■ PROBLEM DETAILS: The word "Arcipelago" occurs in some lines of the listing. Copy those lines.

^^^^^^^^

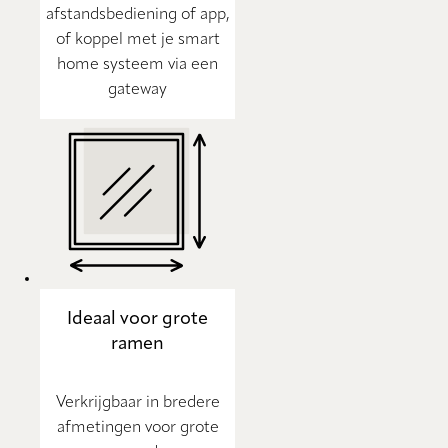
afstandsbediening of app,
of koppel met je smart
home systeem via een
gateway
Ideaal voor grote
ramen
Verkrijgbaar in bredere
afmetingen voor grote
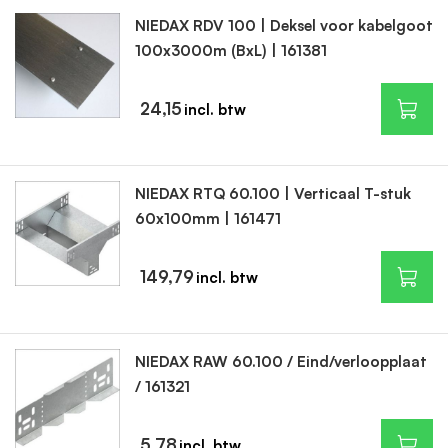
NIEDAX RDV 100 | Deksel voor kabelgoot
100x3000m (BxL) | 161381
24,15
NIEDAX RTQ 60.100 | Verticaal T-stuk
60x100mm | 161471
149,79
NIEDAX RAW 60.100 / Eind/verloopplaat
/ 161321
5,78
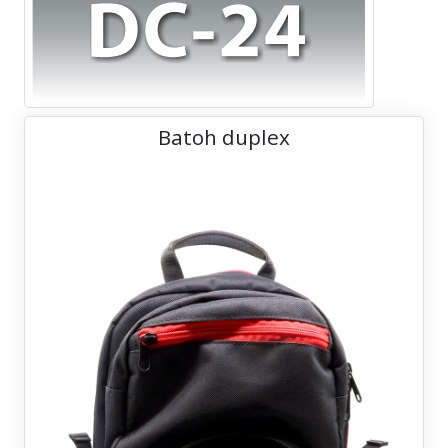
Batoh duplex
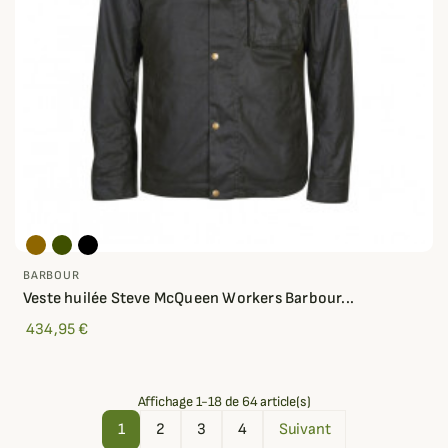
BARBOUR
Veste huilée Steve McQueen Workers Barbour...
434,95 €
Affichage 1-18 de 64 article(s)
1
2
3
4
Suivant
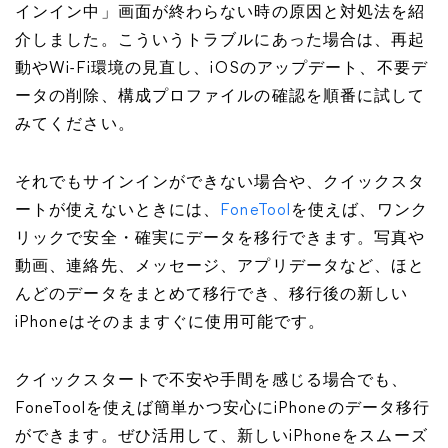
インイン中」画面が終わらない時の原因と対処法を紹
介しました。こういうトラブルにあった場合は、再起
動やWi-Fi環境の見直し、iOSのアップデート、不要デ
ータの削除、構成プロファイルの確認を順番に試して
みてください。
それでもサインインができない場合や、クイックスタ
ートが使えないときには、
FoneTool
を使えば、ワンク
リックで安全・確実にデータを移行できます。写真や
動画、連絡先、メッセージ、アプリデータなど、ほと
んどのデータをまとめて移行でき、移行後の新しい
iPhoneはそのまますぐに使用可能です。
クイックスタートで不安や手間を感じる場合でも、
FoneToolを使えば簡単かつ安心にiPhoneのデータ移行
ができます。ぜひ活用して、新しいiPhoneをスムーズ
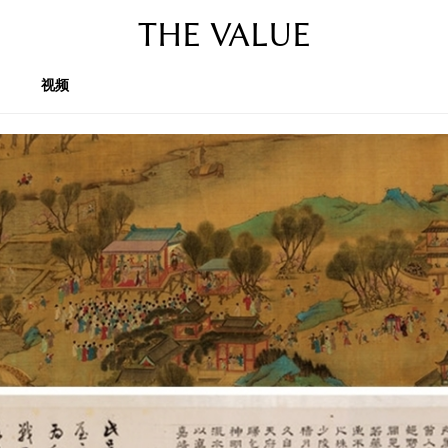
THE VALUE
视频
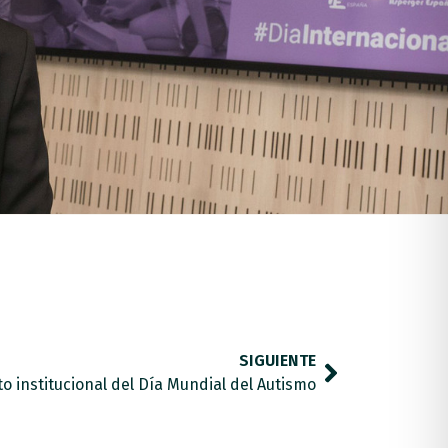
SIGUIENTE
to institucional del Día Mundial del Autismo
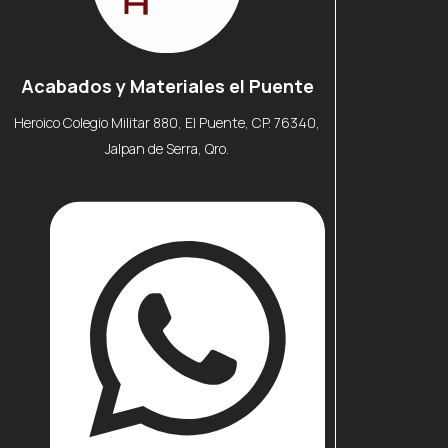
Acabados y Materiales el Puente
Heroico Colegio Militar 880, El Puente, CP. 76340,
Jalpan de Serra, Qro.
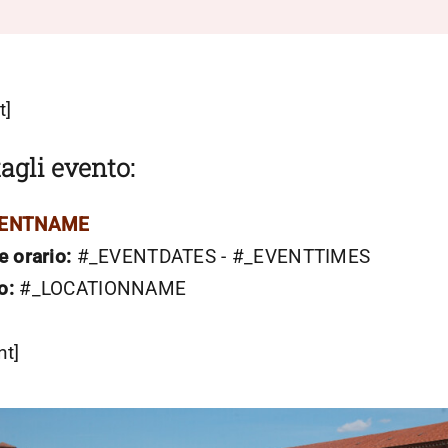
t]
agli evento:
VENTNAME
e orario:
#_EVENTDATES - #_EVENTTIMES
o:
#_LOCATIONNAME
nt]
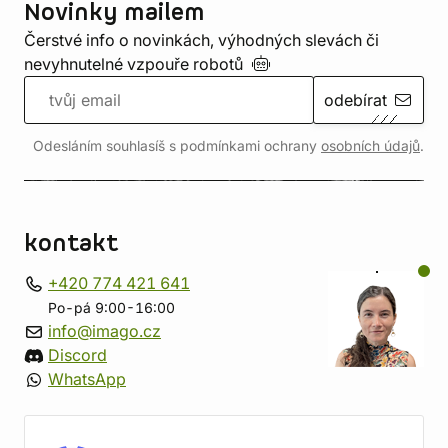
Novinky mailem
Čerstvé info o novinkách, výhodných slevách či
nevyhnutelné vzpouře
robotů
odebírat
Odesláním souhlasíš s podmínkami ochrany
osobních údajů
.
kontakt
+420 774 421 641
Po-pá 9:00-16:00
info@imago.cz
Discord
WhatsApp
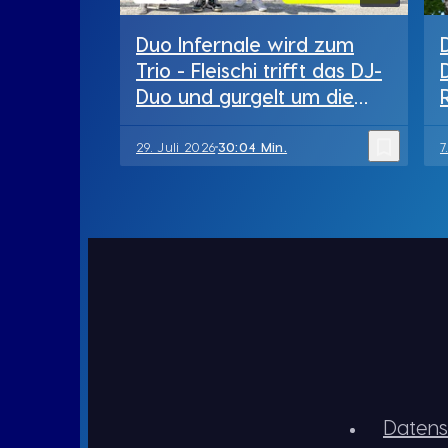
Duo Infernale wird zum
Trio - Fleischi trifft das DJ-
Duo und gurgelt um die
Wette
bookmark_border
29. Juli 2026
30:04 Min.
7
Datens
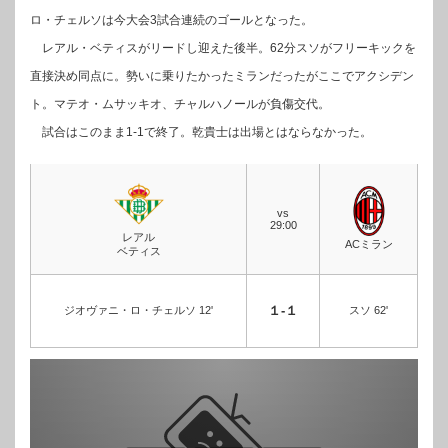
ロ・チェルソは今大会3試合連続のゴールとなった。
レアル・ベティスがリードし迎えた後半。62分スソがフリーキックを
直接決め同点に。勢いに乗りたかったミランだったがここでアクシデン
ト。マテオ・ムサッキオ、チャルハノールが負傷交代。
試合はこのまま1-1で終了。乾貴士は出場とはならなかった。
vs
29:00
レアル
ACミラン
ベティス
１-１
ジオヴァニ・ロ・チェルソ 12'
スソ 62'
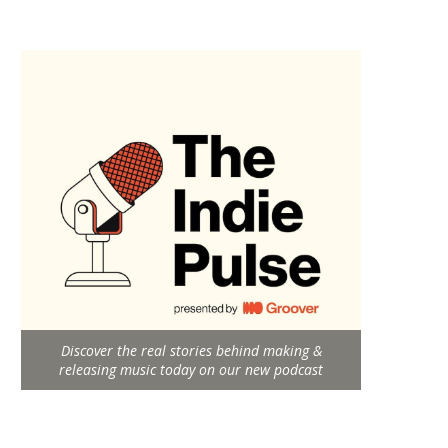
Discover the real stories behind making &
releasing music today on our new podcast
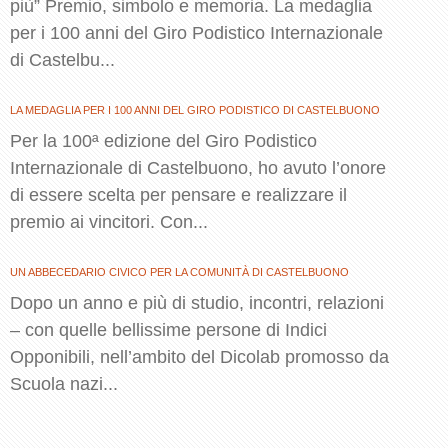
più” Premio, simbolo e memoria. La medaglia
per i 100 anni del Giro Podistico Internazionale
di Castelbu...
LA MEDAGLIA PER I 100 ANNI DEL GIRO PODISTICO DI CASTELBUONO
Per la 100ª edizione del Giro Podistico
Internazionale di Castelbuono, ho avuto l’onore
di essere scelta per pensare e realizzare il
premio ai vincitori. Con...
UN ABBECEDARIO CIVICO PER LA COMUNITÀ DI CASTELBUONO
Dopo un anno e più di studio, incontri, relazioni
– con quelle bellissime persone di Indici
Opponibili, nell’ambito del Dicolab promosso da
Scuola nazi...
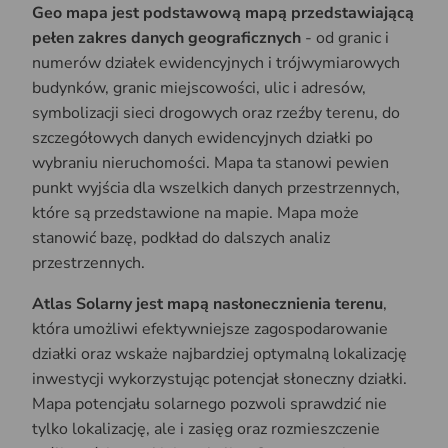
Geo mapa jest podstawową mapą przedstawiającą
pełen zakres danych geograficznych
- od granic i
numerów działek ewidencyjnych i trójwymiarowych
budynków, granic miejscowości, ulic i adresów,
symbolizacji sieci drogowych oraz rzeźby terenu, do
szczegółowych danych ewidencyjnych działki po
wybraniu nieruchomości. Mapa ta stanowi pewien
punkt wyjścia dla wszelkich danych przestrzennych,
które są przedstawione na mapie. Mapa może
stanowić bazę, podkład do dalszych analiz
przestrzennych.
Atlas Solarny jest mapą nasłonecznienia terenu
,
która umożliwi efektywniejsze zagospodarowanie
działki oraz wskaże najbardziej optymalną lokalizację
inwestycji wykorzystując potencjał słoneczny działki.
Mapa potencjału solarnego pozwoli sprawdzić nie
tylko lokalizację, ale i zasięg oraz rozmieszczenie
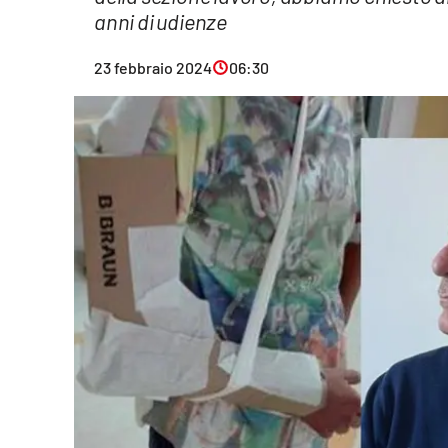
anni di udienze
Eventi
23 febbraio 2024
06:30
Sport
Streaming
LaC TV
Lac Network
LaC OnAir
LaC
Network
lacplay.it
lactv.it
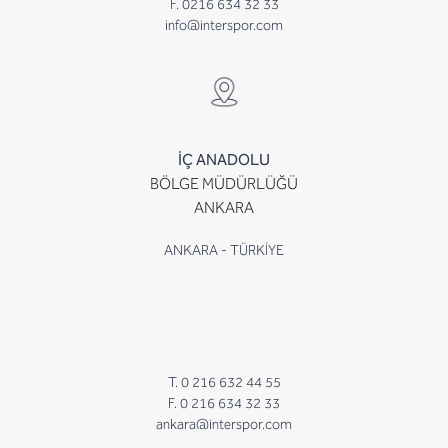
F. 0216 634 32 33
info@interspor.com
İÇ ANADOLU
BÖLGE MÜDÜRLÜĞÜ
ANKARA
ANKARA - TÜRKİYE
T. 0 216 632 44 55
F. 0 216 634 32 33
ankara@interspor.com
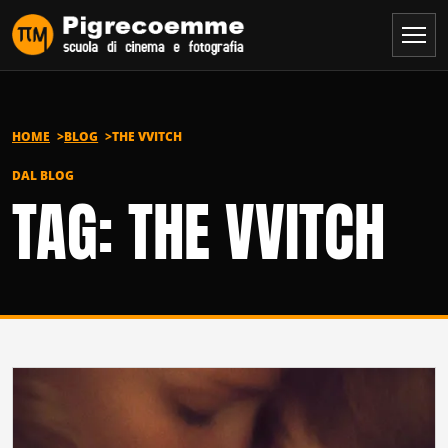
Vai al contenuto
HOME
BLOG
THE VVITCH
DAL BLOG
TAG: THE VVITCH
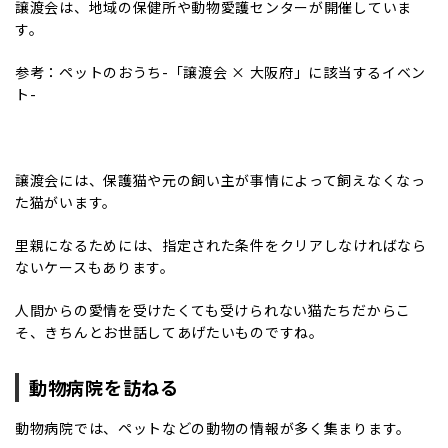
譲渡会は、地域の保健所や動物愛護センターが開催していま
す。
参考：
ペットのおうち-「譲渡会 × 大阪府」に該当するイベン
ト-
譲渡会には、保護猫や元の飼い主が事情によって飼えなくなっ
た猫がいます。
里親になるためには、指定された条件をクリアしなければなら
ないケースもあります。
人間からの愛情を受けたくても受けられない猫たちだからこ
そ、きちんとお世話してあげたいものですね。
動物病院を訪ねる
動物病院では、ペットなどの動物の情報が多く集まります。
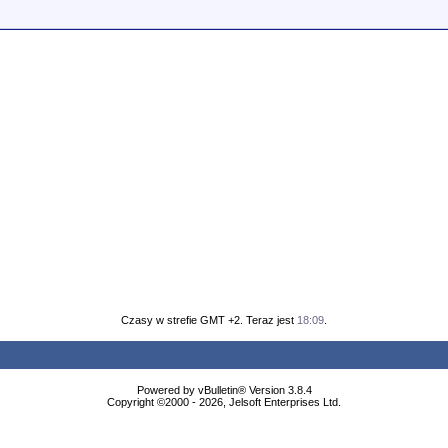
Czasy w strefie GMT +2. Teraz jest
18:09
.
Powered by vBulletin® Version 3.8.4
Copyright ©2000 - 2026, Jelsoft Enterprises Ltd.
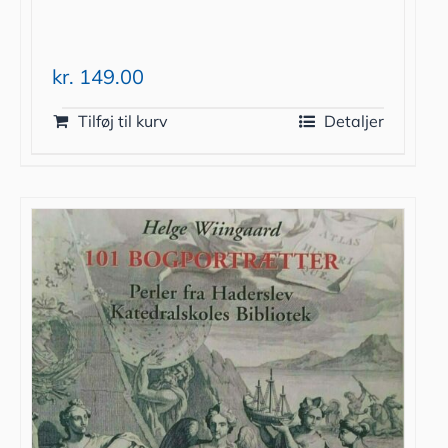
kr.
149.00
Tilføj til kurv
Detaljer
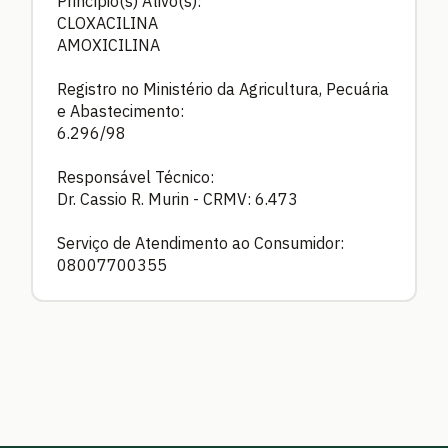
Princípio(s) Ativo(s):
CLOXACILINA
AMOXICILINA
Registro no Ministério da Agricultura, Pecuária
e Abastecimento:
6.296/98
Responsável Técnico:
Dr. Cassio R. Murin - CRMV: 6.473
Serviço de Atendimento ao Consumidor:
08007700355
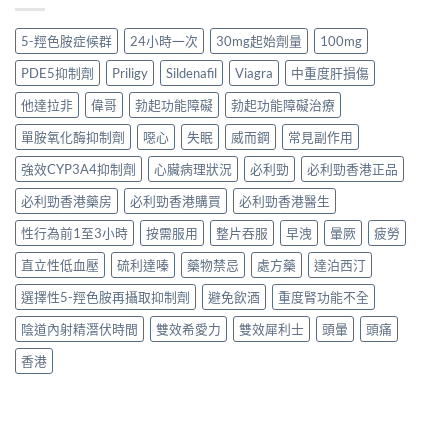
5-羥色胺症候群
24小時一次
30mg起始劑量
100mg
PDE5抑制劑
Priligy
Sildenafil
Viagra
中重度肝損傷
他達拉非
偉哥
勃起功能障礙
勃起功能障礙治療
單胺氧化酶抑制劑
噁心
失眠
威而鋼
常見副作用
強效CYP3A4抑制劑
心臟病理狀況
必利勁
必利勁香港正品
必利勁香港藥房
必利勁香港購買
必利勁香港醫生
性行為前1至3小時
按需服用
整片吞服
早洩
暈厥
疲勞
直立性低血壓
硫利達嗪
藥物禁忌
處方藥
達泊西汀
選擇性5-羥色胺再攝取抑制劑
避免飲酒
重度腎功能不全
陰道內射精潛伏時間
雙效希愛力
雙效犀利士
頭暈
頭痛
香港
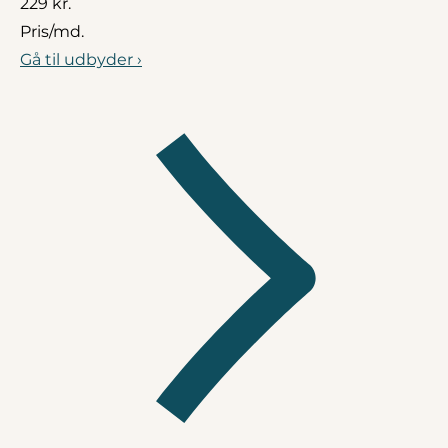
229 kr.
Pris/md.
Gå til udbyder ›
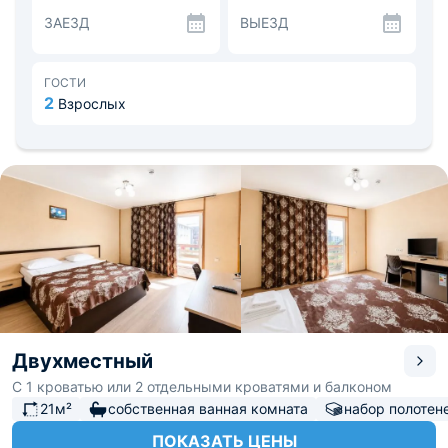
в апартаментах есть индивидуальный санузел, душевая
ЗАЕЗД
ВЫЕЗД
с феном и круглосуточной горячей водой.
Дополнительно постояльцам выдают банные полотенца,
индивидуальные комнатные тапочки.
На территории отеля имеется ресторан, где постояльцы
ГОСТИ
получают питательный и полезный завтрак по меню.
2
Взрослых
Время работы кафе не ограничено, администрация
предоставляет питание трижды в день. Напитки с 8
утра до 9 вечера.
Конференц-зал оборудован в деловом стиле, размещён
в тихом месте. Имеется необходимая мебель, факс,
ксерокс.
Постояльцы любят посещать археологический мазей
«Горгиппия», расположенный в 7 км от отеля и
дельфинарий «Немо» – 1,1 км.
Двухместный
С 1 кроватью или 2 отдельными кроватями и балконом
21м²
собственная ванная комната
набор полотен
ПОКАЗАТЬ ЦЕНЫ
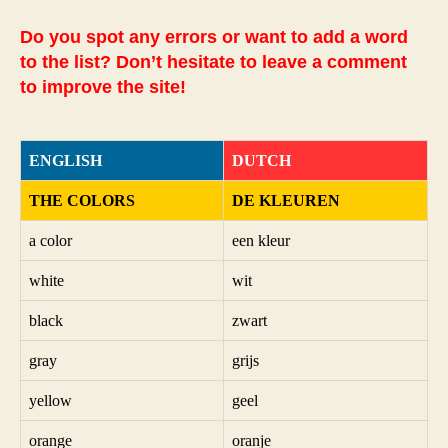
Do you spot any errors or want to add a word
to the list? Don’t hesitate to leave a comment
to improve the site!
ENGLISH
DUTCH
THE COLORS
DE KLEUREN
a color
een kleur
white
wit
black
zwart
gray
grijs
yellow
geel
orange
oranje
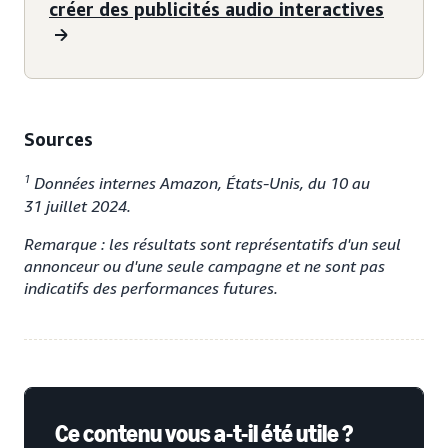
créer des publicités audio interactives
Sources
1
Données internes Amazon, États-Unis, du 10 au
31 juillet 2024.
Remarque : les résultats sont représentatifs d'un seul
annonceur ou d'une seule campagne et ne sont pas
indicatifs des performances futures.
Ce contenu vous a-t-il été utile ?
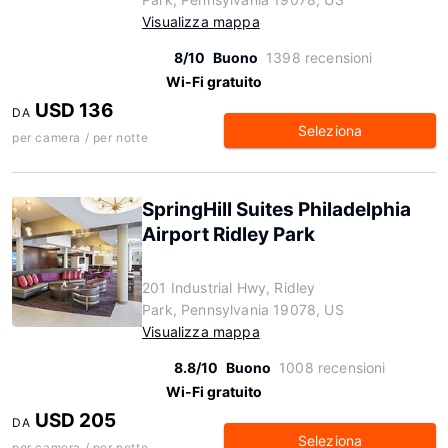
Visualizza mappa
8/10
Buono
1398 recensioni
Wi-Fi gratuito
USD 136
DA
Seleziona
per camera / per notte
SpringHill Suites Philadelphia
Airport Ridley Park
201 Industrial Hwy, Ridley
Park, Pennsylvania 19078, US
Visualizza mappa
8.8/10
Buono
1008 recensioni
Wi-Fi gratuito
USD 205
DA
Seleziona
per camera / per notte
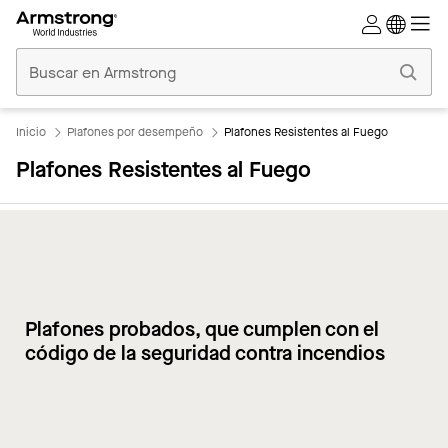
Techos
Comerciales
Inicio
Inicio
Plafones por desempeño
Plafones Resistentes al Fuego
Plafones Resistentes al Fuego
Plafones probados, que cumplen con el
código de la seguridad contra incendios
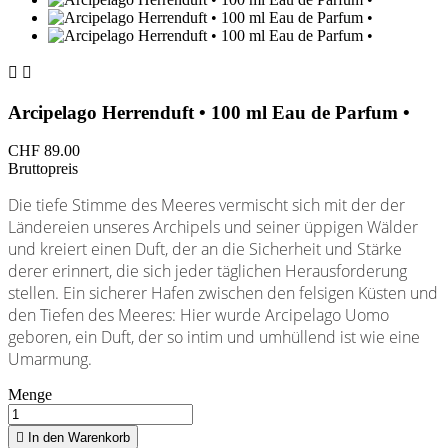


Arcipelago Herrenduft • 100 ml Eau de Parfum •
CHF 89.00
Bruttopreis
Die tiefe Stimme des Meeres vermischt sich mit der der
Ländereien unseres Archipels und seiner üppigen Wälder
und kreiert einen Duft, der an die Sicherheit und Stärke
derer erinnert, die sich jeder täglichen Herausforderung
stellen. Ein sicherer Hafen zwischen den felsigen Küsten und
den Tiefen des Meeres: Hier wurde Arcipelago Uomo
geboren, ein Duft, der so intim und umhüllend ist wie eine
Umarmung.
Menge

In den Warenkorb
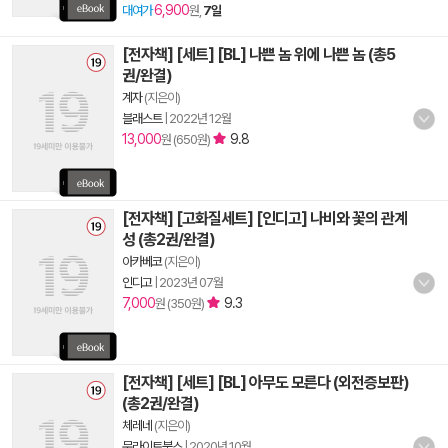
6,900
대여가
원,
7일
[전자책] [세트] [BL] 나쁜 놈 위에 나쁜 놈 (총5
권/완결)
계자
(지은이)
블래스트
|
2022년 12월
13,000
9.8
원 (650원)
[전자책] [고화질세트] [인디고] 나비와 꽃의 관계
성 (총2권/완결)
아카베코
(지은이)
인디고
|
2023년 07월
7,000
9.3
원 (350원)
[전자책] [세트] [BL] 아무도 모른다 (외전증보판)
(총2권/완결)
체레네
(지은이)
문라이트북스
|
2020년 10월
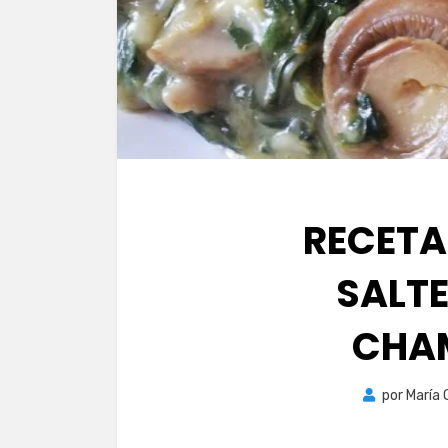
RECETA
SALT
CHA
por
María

^^^^^^^^

■ ANSWER TO THE PROBLEM:
Arcipelago Herrenduft • 100 ml Eau de Parfum •
den Tiefen des Meeres: Hier wurde Arcipelago Uomo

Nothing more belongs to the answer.